_TASK INPUT_
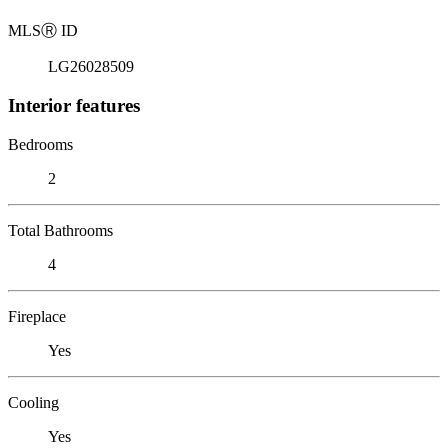
MLS
Ⓡ
ID
LG26028509
Interior features
Bedrooms
2
Total Bathrooms
4
Fireplace
Yes
Cooling
Yes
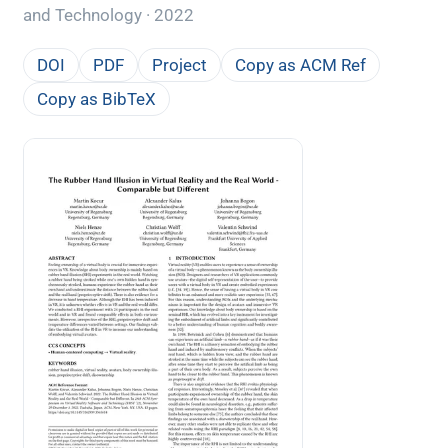
and Technology · 2022
DOI
PDF
Project
Copy as ACM Ref
Copy as BibTeX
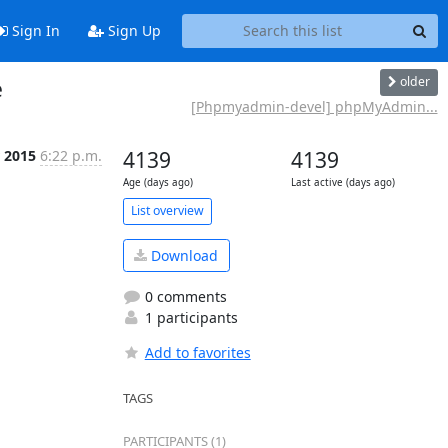
Sign In
Sign Up
older
e
[Phpmyadmin-devel] phpMyAdmin...
r 2015
6:22 p.m.
4139
4139
Age (days ago)
Last active (days ago)
List overview
Download
0 comments
1 participants
Add to favorites
TAGS
PARTICIPANTS (1)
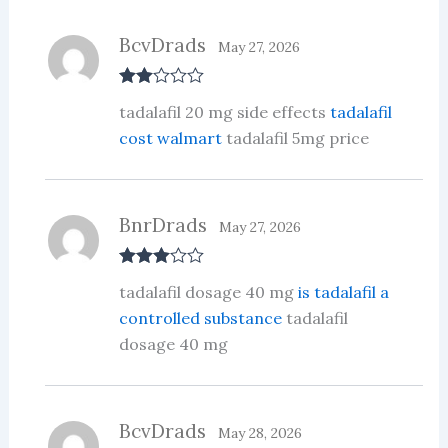
BcvDrads
May 27, 2026
Rate
tadalafil 20 mg side effects
tadalafil
d
2
out
cost walmart
tadalafil 5mg price
of 5
BnrDrads
May 27, 2026
Rated
3
tadalafil dosage 40 mg
is tadalafil a
out of 5
controlled substance
tadalafil
dosage 40 mg
BcvDrads
May 28, 2026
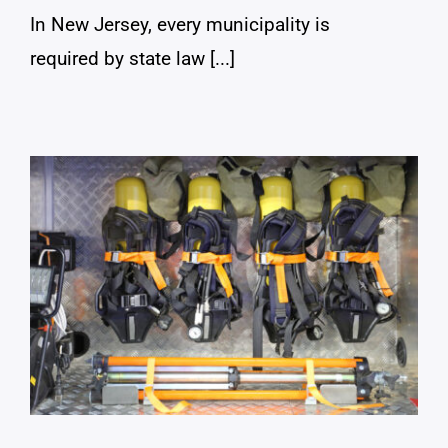
In New Jersey, every municipality is
required by state law [...]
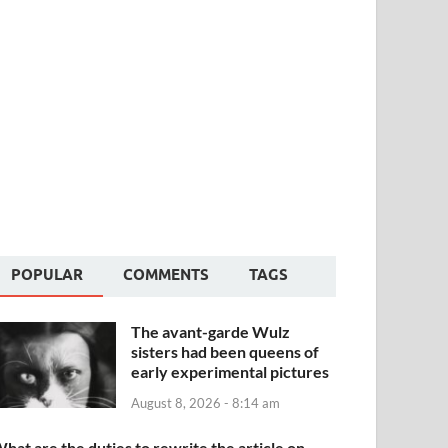
POPULAR
COMMENTS
TAGS
The avant-garde Wulz
sisters had been queens of
early experimental pictures
August 8, 2026 - 8:14 am
hat are the duties to rewrite the article on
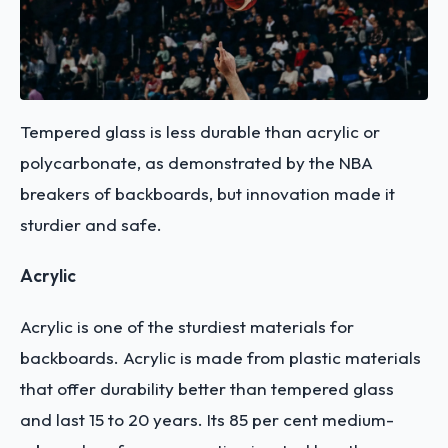
Tempered glass is less durable than acrylic or
polycarbonate, as demonstrated by the NBA
breakers of backboards, but innovation made it
sturdier and safe.
Acrylic
Acrylic is one of the sturdiest materials for
backboards. Acrylic is made from plastic materials
that offer durability better than tempered glass
and last 15 to 20 years. Its 85 per cent medium-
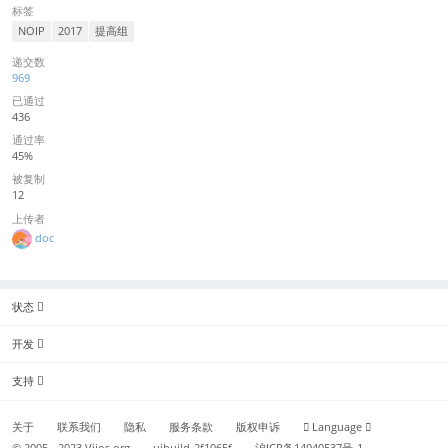
标签
NOIP
2017
提高组
递交数
969
已通过
436
通过率
45%
被复制
12
上传者
doc
状态
开发
支持
关于
联系我们
隐私
服务条款
版权申诉
Language
© 2005 - 2023
Vijos.org
uibuild-2f1065f
沪ICP备14040537号-1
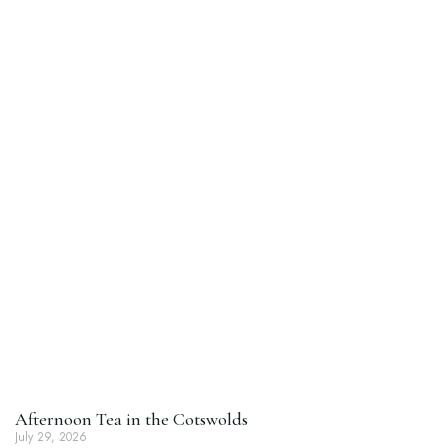
Afternoon Tea in the Cotswolds
July 29, 2026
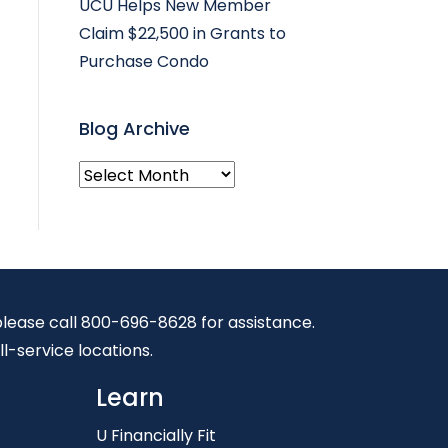
UCU Helps New Member
Claim $22,500 in Grants to
Purchase Condo
Blog Archive
Blog
Archive
, please call 800-696-8628 for assistance.
ll-service locations.
Learn
U Financially Fit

_WHAT YOU ARE ASKED TO DO_
Only the lines from the one holding "2005 - 2023" through the end of the records belong in the answer, copied exactly and without pictures.

_TASK RESULT_
© 2005 - 2023
Vijos.org
uibuild-2f1065f
沪ICP备14040537号-1
Afternoon Tea in the Cotswolds
July 29, 2026
UCU Helps New Member
Claim $22,500 in Grants to
Purchase Condo
Blog Archive
Blog
Archive
, please call 800-696-8628 for assistance.
ll-service locations.
Learn
U Financially Fit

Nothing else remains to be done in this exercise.